J’ai honte, mais il faut que je tente le coup.
–          Maman ?
            Du bout du fil me parvient la stridence d’une sonnette, quelques pas, un son de voix étouffé. J’imagine le téléphone plaqué sur son pull de vieille dame, rouge pourquoi pas, sur lequel pend un médaillon en or qu’elle n’a jamais quitté.
–          Hélène ? L’infirmière va arriver dans un instant. Comment s’appelle-t-elle déjà ? Oh, ce n’est pas possible ! Peu importe, elle ne me plaît pas. Elle n’aime pas faire la conversation. Enfin, c’est comme ça aujourd’hui. Ça m’a fait bien plaisir de bavarder avec toi un moment, bien plaisir.
Dernière chance, le temps presse.
–          Maman ? Je t’aime.
Je retiens ma respiration. Silence.
–          Moi aussi je t’aime, ma chérie, dit maman d’une voix émue.
Ça y est, elle me l’a dit. Elle me l’a dit. Une porte s’ouvre dans le lointain.
–          Merci, ma fille, ce sera une belle journée grâce à toi, ça faisait longtemps que… Ah, l’infirmière est là ! À bientôt !
Elle raccroche. Le portable dans ma main est brûlant. Qu’ai-je fait ? Qu’est-ce qui m’a pris ? Il me faut quelques secondes pour m’apercevoir que la route ne défile plus. Le taxi est garé devant l’hôpital.
–          Nous sommes déjà arrivés ?
Le conducteur me regarde avec un léger sourire. Dans ses yeux, du calme. Pas de jugement.
–          Vous voulez de l’aide pour sortir ?
Sans attendre ma réponse, il fait le tour de la voiture et m’ouvre la portière.
–          Vous savez, amorce-t-il, ma femme s’est posé tout un tas de questions aussi pendant cette période. C’est normal. Ne vous inquiétez pas, vous allez y arriver.

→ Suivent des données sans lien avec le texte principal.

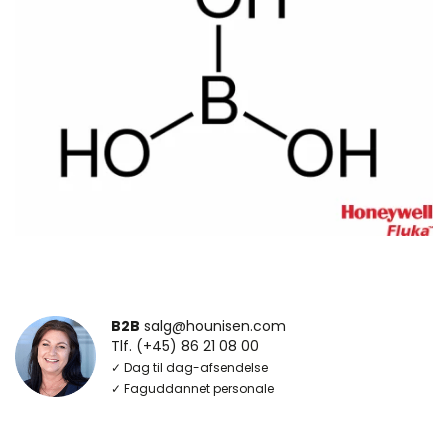
B2B
salg@hounisen.com
Tlf. (+45) 86 21 08 00
✓ Dag til dag-afsendelse
✓ Faguddannet personale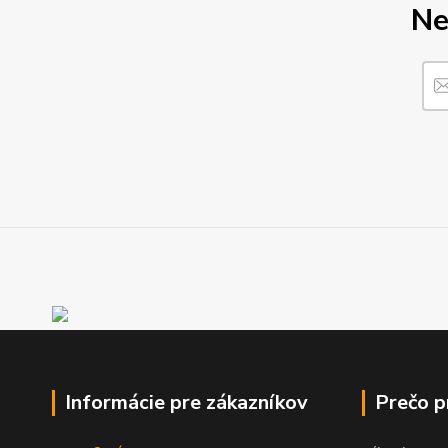
Ne
Informácie pre zákazníkov
Prečo 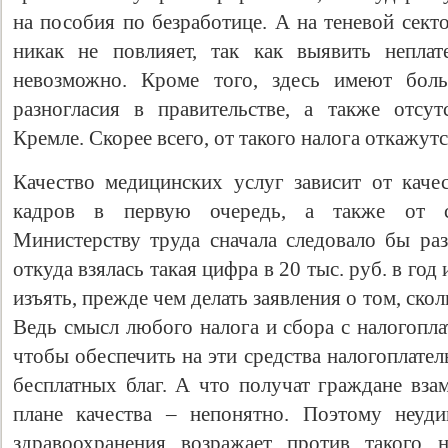
на пособия по безработице. А на теневой сек
никак не повлияет, так как выявить неплат
невозможно. Кроме того, здесь имеют боль
разногласия в правительстве, а также отсу
Кремле. Скорее всего, от такого налога откажутс
Качество медицинских услуг зависит от каче
кадров в первую очередь, а также от со
Министерству труда сначала следовало бы раз
откуда взялась такая цифра в 20 тыс. руб. в го
изъять, прежде чем делать заявления о том, ско
Ведь смысл любого налога и сбора с налогопла
чтобы обеспечить на эти средства налогоплат
бесплатных благ. А что получат граждане взам
плане качества – непонятно. Поэтому неуди
здравоохранения возражает против такого н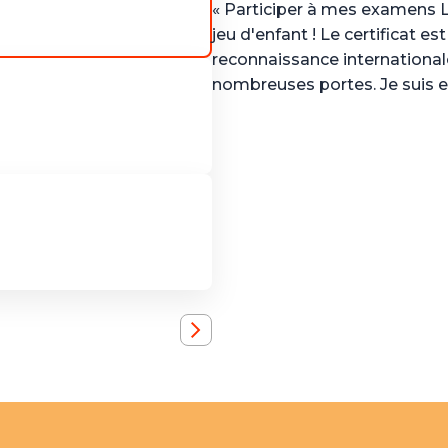
« Participer à mes examens 
jeu d'enfant ! Le certificat es
reconnaissance internationa
nombreuses portes. Je suis e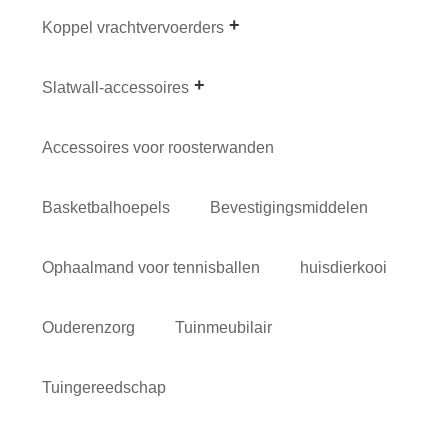
Koppel vrachtvervoerders
Slatwall-accessoires
Accessoires voor roosterwanden
Basketbalhoepels
Bevestigingsmiddelen
Ophaalmand voor tennisballen
huisdierkooi
Ouderenzorg
Tuinmeubilair
Tuingereedschap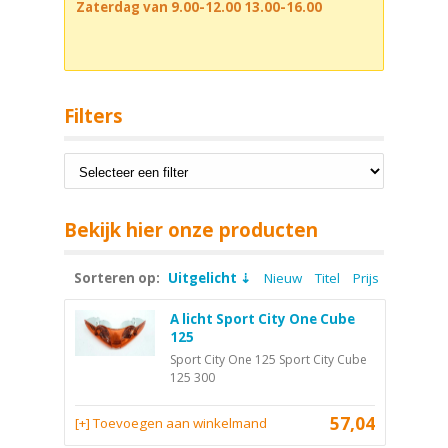
Zaterdag van 9.00-12.00 13.00-16.00
Filters
Bekijk hier onze producten
Sorteren op:
Uitgelicht
Nieuw
Titel
Prijs
A licht Sport City One Cube
125
Sport City One 125 Sport City Cube
125 300
57,04
[+] Toevoegen aan winkelmand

Il sourit de nouveau. Les formalités exécutées, je regarde le taxi s’éloigner. À travers les nuages, des éclats de soleil. Je respire. J’ai laissé le téléphone sur la banquette arrière. Adieu, maman. Je pose une main sur ce ventre qui n’en finit pas de s’arrondir :
–          Je t’aime, tu m’entends ? Crois-moi, je n’ai pas fini de te le dire.